§ THE TASK
The material below includes pictures; leave them out and return only the lines between the line containing "owing the Fed officials' comments that kept" and the line containing "Cottage Composite Front", inclusive, word for word.

§ INFORMATION

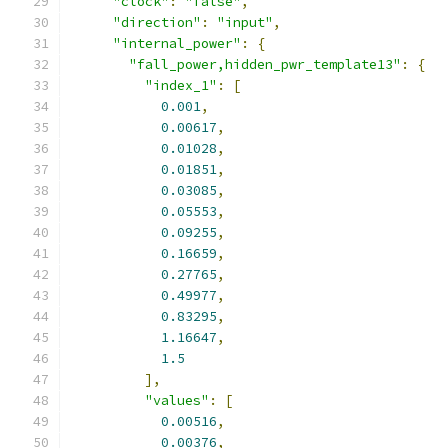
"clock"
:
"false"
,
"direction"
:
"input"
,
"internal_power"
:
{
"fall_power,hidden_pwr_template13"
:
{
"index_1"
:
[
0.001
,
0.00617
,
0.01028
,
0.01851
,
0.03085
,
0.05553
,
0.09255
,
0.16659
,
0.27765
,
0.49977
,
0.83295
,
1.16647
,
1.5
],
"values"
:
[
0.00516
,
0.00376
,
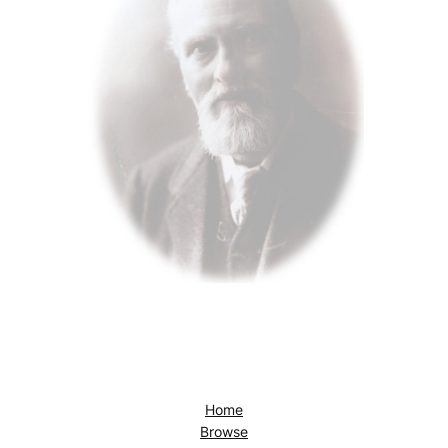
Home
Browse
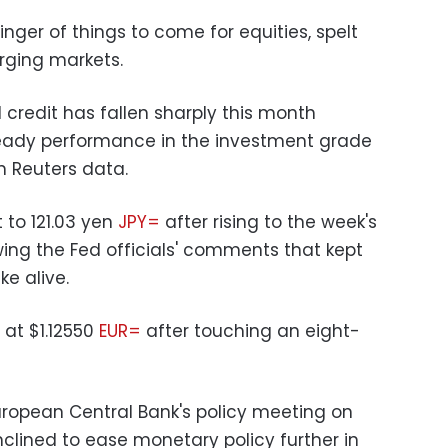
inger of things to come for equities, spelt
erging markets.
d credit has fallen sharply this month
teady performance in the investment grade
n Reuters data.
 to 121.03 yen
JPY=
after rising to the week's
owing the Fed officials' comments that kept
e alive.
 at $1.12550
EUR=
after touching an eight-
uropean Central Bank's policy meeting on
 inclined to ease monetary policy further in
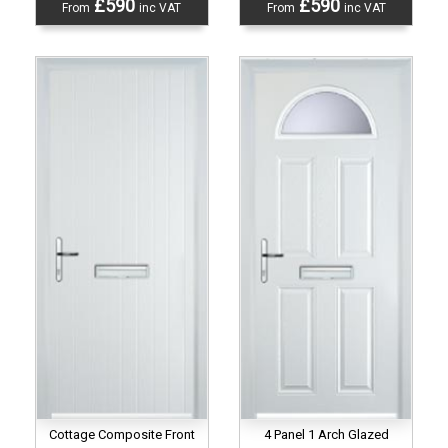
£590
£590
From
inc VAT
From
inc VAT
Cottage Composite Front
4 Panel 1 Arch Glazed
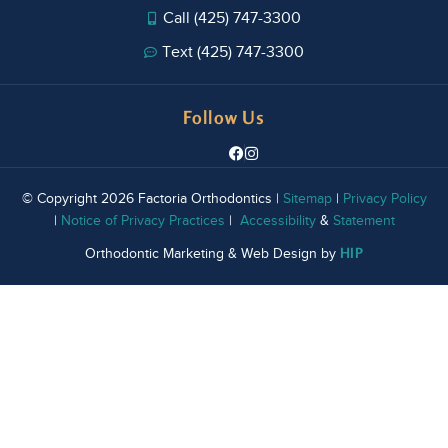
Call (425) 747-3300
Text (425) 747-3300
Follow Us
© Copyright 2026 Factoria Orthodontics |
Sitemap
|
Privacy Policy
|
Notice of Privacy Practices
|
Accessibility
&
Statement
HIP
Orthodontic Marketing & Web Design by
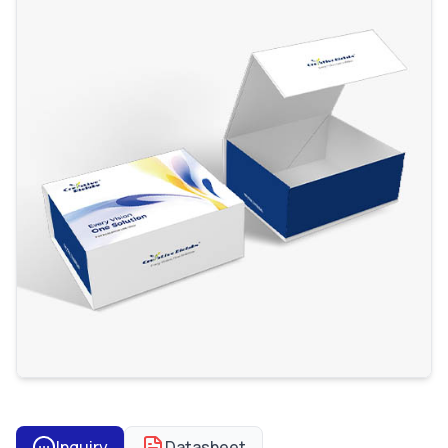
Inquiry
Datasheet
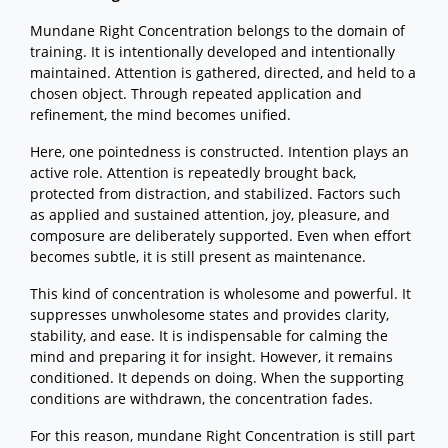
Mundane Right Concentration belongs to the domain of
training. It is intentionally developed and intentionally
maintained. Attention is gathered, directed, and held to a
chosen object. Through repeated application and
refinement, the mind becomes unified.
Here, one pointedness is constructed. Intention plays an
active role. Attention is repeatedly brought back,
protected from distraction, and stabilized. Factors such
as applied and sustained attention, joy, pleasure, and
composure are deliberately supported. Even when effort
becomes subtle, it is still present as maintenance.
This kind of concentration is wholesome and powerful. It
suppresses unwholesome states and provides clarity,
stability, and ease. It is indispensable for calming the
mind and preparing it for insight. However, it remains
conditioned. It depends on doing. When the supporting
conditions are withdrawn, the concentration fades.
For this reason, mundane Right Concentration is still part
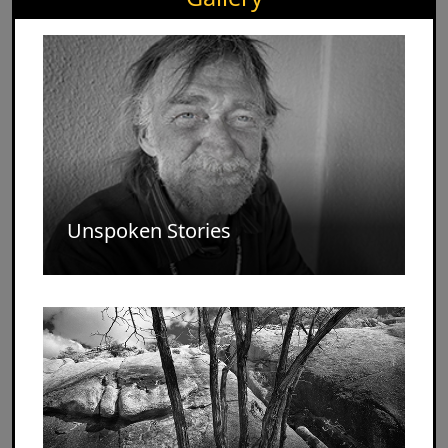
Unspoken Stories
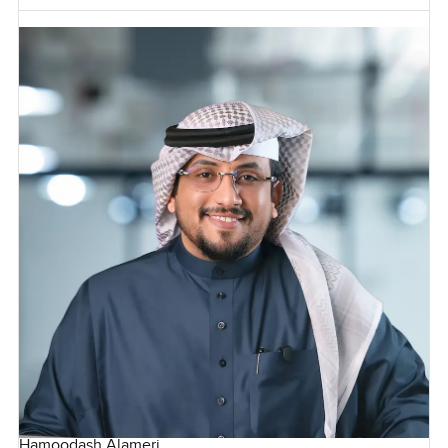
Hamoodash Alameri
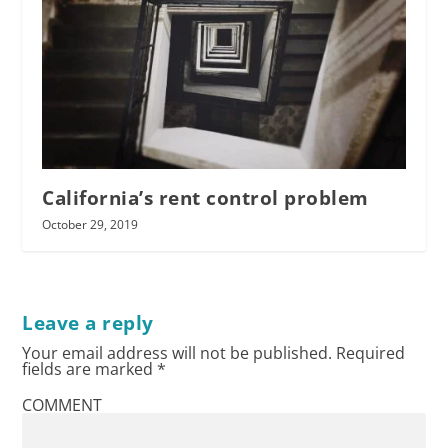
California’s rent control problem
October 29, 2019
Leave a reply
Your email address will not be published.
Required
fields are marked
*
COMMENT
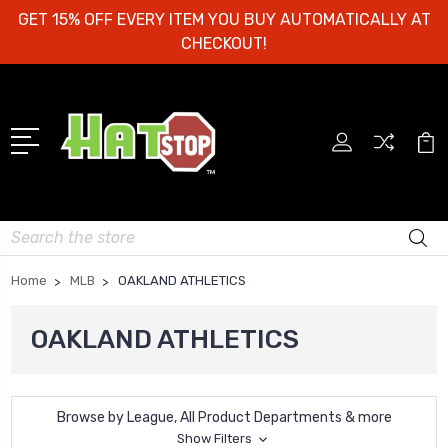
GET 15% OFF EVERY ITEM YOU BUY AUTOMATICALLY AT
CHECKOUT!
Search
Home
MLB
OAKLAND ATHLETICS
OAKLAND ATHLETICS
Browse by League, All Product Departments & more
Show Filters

§ RESULT FOR THIS EXERCISE
owing the Fed officials' comments that kept
e alive.
 at $1.12550
EUR=
after touching an eight-
uropean Central Bank's policy meeting on
 inclined to ease monetary policy further in
£590
£590
From
inc VAT
From
inc VAT
Cottage Composite Front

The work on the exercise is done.